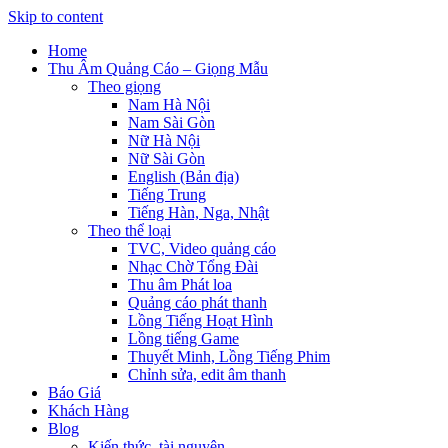
Skip to content
Home
Thu Âm Quảng Cáo – Giọng Mẫu
Theo giọng
Nam Hà Nội
Nam Sài Gòn
Nữ Hà Nội
Nữ Sài Gòn
English (Bản địa)
Tiếng Trung
Tiếng Hàn, Nga, Nhật
Theo thể loại
TVC, Video quảng cáo
Nhạc Chờ Tổng Đài
Thu âm Phát loa
Quảng cáo phát thanh
Lồng Tiếng Hoạt Hình
Lồng tiếng Game
Thuyết Minh, Lồng Tiếng Phim
Chỉnh sửa, edit âm thanh
Báo Giá
Khách Hàng
Blog
Kiến thức, tài nguyên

Work item: The records need to be restated word for word, minus any images.

Solution:
Skip to content
Home
Thu Âm Quảng Cáo – Giọng Mẫu
Theo giọng
Nam Hà Nội
Nam Sài Gòn
Nữ Hà Nội
Nữ Sài Gòn
English (Bản địa)
Tiếng Trung
Tiếng Hàn, Nga, Nhật
Theo thể loại
TVC, Video quảng cáo
Nhạc Chờ Tổng Đài
Thu âm Phát loa
Quảng cáo phát thanh
Lồng Tiếng Hoạt Hình
Lồng tiếng Game
Thuyết Minh, Lồng Tiếng Phim
Chỉnh sửa, edit âm thanh
Báo Giá
Khách Hàng
Blog
Kiến thức, tài nguyên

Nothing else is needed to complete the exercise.